_Source data_
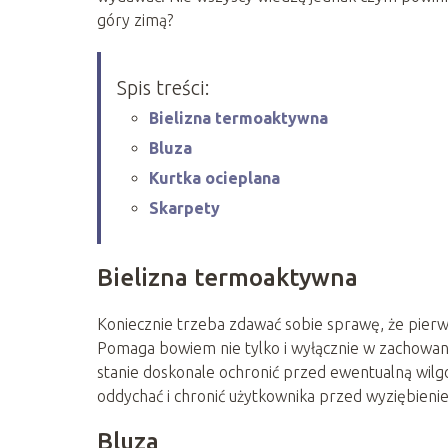
góry zimą?
Spis treści:
Bielizna termoaktywna
Bluza
Kurtka ocieplana
Skarpety
Bielizna termoaktywna
Koniecznie trzeba zdawać sobie sprawę, że pierwsz
Pomaga bowiem nie tylko i wyłącznie w zachowaniu
stanie doskonale ochronić przed ewentualną wilg
oddychać i chronić użytkownika przed wyziębieni
Bluza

_Exercise objective_
The answer must repeat every line of the listing exactly and leave the pictures out.

_Answer space_
góry zimą?
Spis treści:
Bielizna termoaktywna
Bluza
Kurtka ocieplana
Skarpety
Bielizna termoaktywna
Koniecznie trzeba zdawać sobie sprawę, że pierwsz
Pomaga bowiem nie tylko i wyłącznie w zachowaniu
stanie doskonale ochronić przed ewentualną wilg
oddychać i chronić użytkownika przed wyziębieni
Bluza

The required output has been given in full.